1

l would like to plot histograms of three vectors sharing the same x-axis which is classes. Classes (101 string values) is a set of labels

classes={'playingguitar', 'billiards', 'boxingboxingspeedbag', 'applylipstick', 'playingsitar', 'fieldhockeypenalty', 'blowingcandles', 'longjump', 'playingdhol', 'biking', 'playingpiano', 'handstandwalking', 'playingcello', 'ropeclimbing', 'hulahoop', 'cricketshot', 'punch', 'pushups', 'floorgymnastics', 'jumpingjack', 'lunges', 'golfswing', 'bandmarching', 'skiing', 'playingtabla', 'archery', 'breaststroke', 'unevenbars', 'playingviolin', 'babycrawling', 'moppingfloor', 'bowling', 'knitting', 'rockclimbingindoor', 'shavingbeard', 'writingonboard', 'shotput', 'stillrings', 'drumming', 'applyeyemakeup', 'cuttinginkitchen', 'pizzatossing', 'soccerpenalty', 'bodyweightsquats', 'taichi', 'benchpress', 'trampolinejumping', 'playingdaf', 'pullups', 'pommelhorse', 'jumprope', 'headmassage', 'horserace', 'skijet', 'surfing', 'basketballdunk', 'polevault', 'brushingteeth', 'salsaspin', 'frontcrawl', 'horseriding', 'typing', 'throwdiscus', 'nunchucks', 'diving', 'balancebeam', 'highjump', 'volleyballspiking', 'icedancing', 'cricketbowling', 'rafting', 'yoyo', 'walkingwithdog', 'swing', 'hammering', 'mixing', 'wallpushups', 'parallelbars', 'skateboarding', 'skydiving', 'jugglingballs', 'soccerjuggling', 'kayaking', 'cleanandjerk', 'tennisswing', 'playingflute', 'javelinthrow', 'haircut', 'blowdryhair', 'cliffdiving', 'frisbeecatch', 'boxingspeedbag', 'handstandpushups', 'militaryparade', 'hammerthrow', 'rowing', 'basketball', 'baseballpitch', 'tabletennisshot', 'fencing', 'sumowrestling'}
len(classes)=101

In labels2, labels2_test, labels2_full_train we have the number of occurence of each class in different order :

from collections import Counter
import numpy as np
import matplotlib.pyplot as plt
import pylab
labels2, values2 = zip(*Counter(train2).items())
labels2_test, values_test2 = zip(*Counter(test).items())
labels2_full_train, values2_full_train = zip(*Counter(full_train).items())

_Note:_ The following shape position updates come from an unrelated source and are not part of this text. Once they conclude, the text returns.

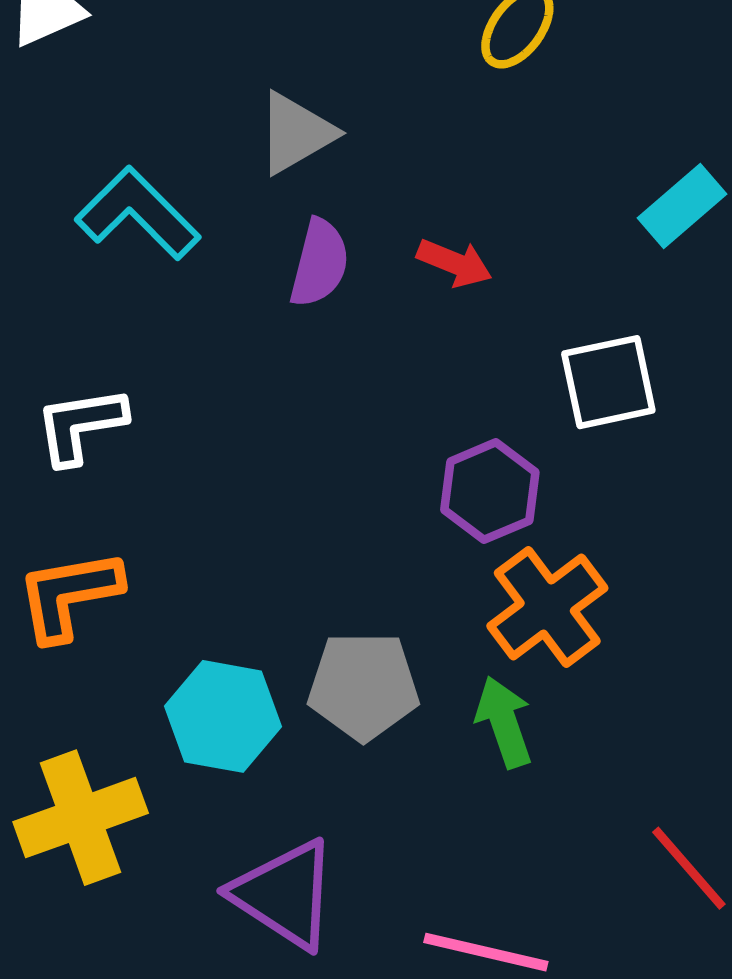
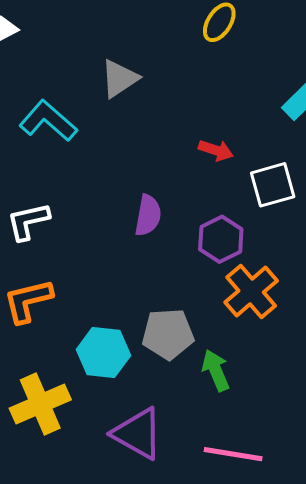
purple semicircle: (319, 263) -> (148, 215), moved
red arrow: (454, 263) -> (216, 150), moved
green arrow: (504, 722) -> (216, 370), moved

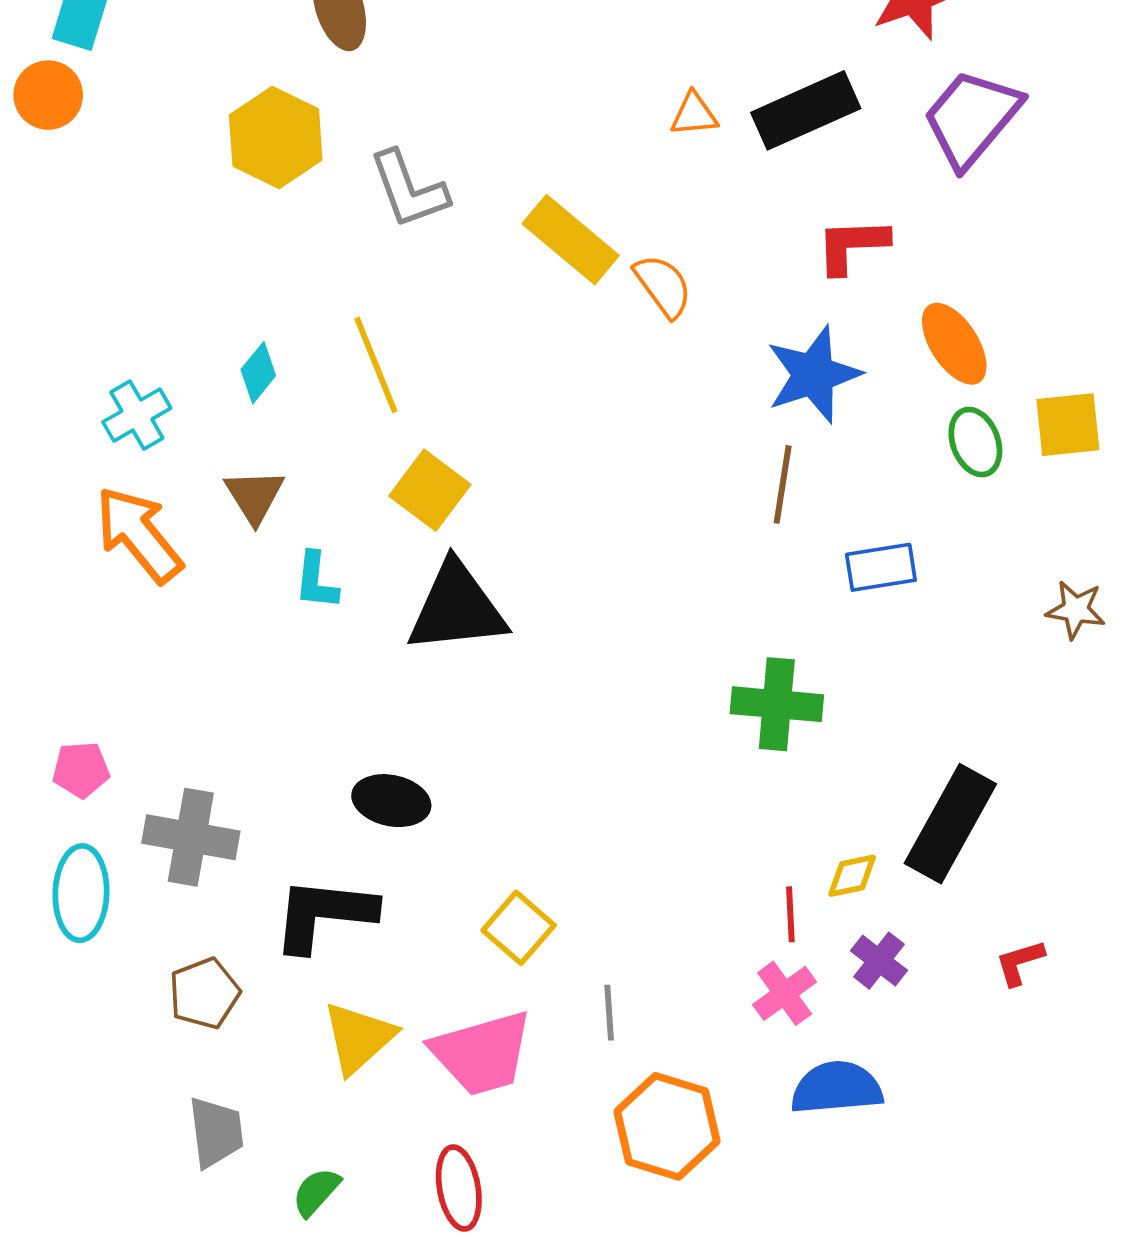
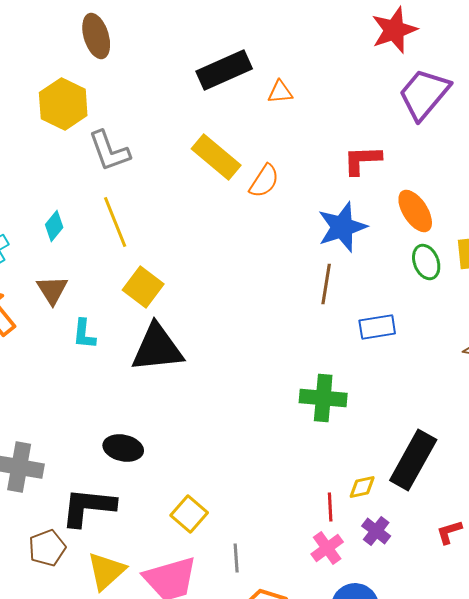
black rectangle: (806, 110) -> (224, 70), moved
gray L-shape: (409, 189) -> (109, 151), moved
orange semicircle: (663, 286) -> (264, 181), turned 69
brown pentagon: (204, 993) -> (47, 548), moved

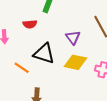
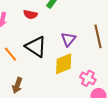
yellow diamond: (75, 62) -> (64, 64), turned -50

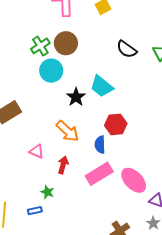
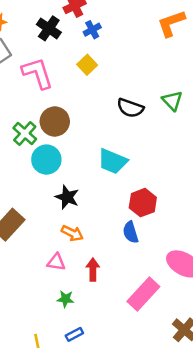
black star: (76, 97) -> (67, 197), moved
orange arrow: (67, 131) -> (72, 233), moved, size x0.7
pink rectangle: (99, 174) -> (143, 294), moved
green star: (47, 192) -> (65, 299), moved

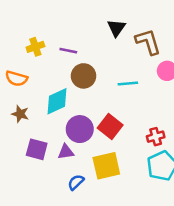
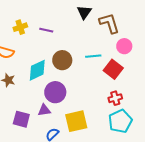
brown circle: (84, 76) -> (62, 60), moved
red square: (110, 127) -> (113, 69), moved
purple square: (37, 149) -> (21, 119), moved

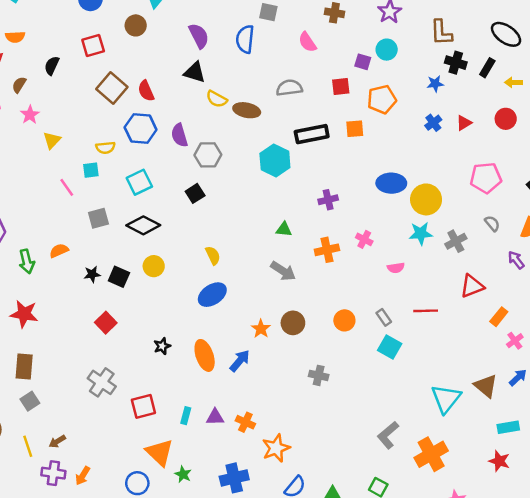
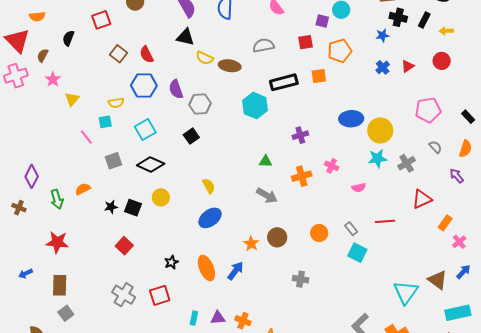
brown square: (112, 88) -> (119, 54), size x0.7
red square: (143, 406) -> (160, 295), moved
cyan rectangle: (508, 427) -> (458, 313), size x1.4

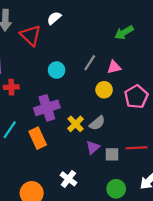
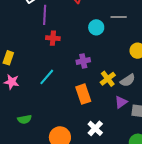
gray line: (90, 63) -> (119, 17), moved, turned 49
purple cross: (47, 108) -> (83, 61), size x0.6
orange rectangle: (38, 138) -> (83, 94), moved

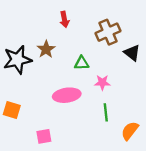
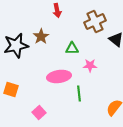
green line: (106, 112) -> (79, 93), moved
pink square: (44, 136) -> (39, 112), turned -32

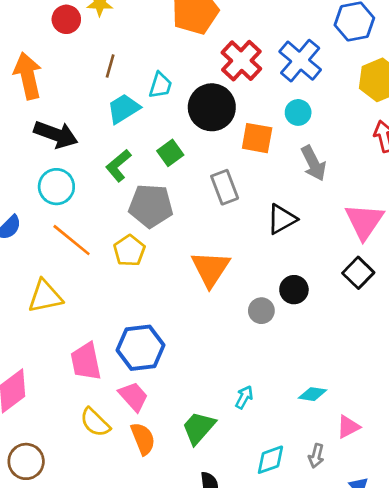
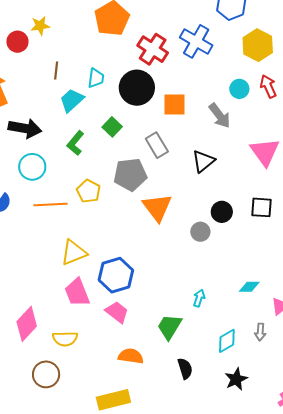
cyan circle: (298, 112) -> (239, 89), moved
gray pentagon: (151, 206) -> (130, 175), moved
orange line: (72, 240) -> (51, 204), turned -32
yellow pentagon: (129, 251) -> (89, 191), moved
black square: (358, 273) -> (262, 207), moved, turned -30
yellow triangle: (45, 296) -> (74, 253), moved
yellow semicircle: (95, 422) -> (65, 339), moved, turned -35
orange semicircle: (143, 439) -> (131, 356), moved, turned -50

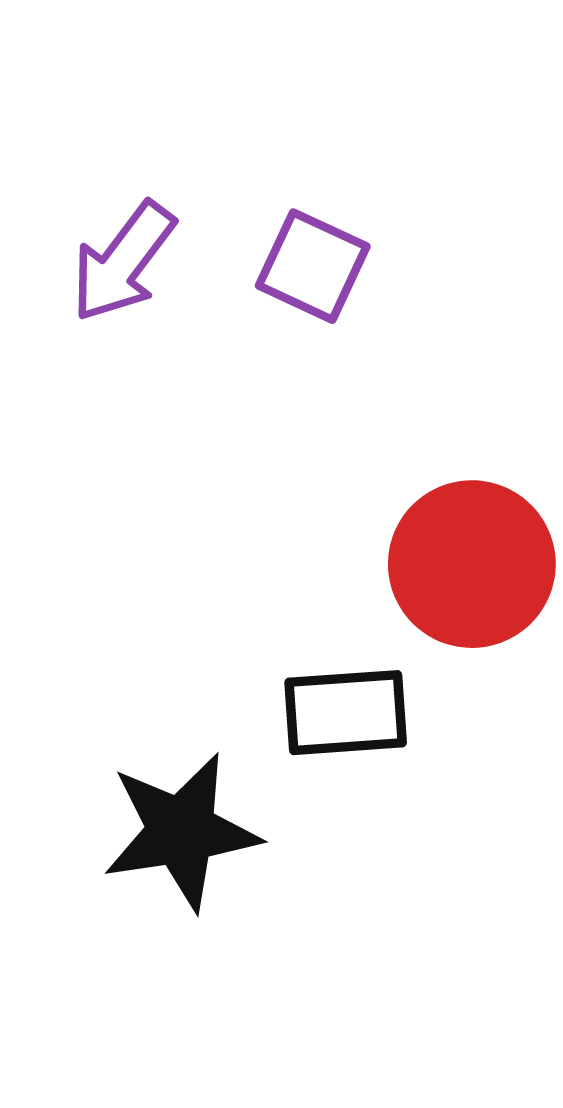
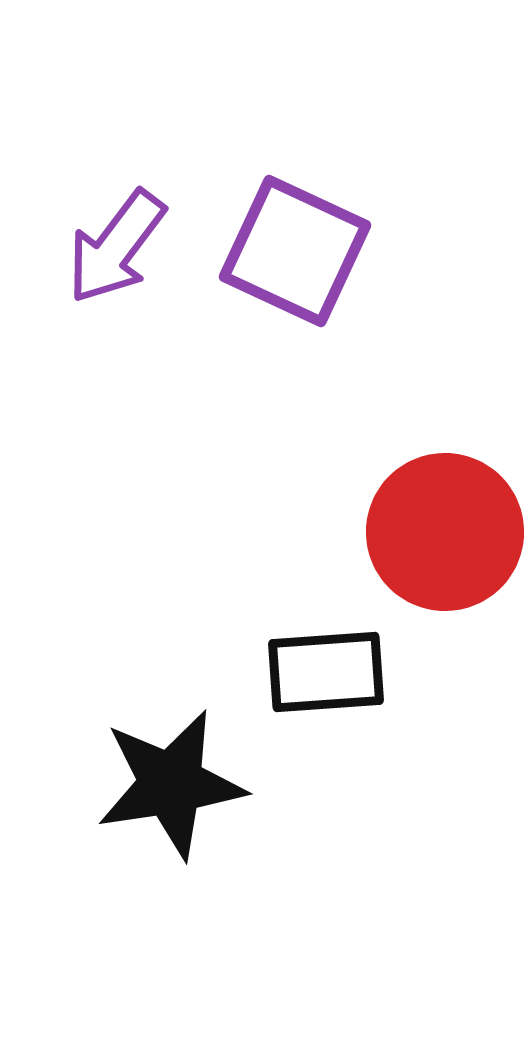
purple square: (313, 266) -> (295, 251), size x1.4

l would like to make a plot such that x-axis represents classes and y-axis number of occurrence of each class in values2, values_test2, values2_full_train

What l have tried ?

pylab.rcParams['figure.figsize'] = (30, 10)
fig1, ax1 = plt.subplots()
ax1.tick_params(rotation=90)
ax1.plot(labels2, values2, label='train classes')
ax1.plot(labels2_test, values_test2, label='test classes')
ax1.plot(labels2_full_train,  values2_full_train, label='test classes')
ax1.set_xlabel("classes",rotation='vertical')
ax1.set_ylabel("number of examples")
ax1.set_title("data distibution")
ax1.legend(loc='best')
fig1.show()

However l get something as follow : enter image description here

since labels2, labels2_test, labels2_full_train are not ordered in the same way in

labels2, values2 = zip(*Counter(train2).items())
labels2_test, values_test2 = zip(*Counter(test).items())
labels2_full_train, values2_full_train = zip(*Counter(full_train).items())

So how can l get labels2, labels2_test, labels2_full_train in the same order (for instance as defined in classes) ?

For instance

labels2=['rafting', 'punch', 'applyeyemakeup',...]
values2=[78, 112, 106,...]
labels2_test=['typing', 'surfing', 'cricketbowling',..]
values_test2=[46, 38, 39,...]
labels2_full_train=['archery', 'benchpress', 'brushingteeth',...]
values2_full_train=[1046, 1043, 1065,...]

thank you

Joseph
  • 343
  • 6
  • 18
  • As commented below your last question: The order of the labels is always the same. It is alphabetical. If you want to have a line through the points which follows this order, you need to sort the input data by the string values previous to plotting. – ImportanceOfBeingErnest Feb 09 '18 at 12:26
  • Do you need help with sorting one list on the items of another one? In how far did other questions on sorting lists here on SO not help you? – ImportanceOfBeingErnest Feb 09 '18 at 12:29
  • l tried for example labels2, values2 = sorted(zip(*Counter(train2).items())) but it's not accepted . TypeError: '<' not supported between instances of 'int' and 'str' – Joseph Feb 09 '18 at 12:32
  • @ImportanceOfBeingErnest yes l need help to sort one list on the items of another one – Joseph Feb 09 '18 at 12:33
  • @ImportanceOfBeingErnest, l just checked , the string are not ordered alphabetically. For instance archery class is supposed to be at the beginning however l find it in the middle of the list for labels2 and in the last for labels2_test. – Joseph Feb 09 '18 at 12:40
  • What I meant to say is "The order of the **tick**labels **in the plot** is always the same. It is alphabetical.", sorry I did not think about you calling your lists "label" as well. – ImportanceOfBeingErnest Feb 09 '18 at 12:42

1 Answers1

2

The problem

Because matplotlib shows categorical variables sorted on the axes, you need to sort the lists alphabetically before plotting. So let's create a complete and verifiable example:

from collections import Counter

list1 = list("ABADEAABEDDAEDBBBBBD") # letters A, B, D, E
list2 = list("AABAEEDCCFFFEDABEEC")  # all letters A-F

items1, counts1 = zip(*sorted(Counter(list1).items()))
items2, counts2 = zip(*sorted(Counter(list2).items()))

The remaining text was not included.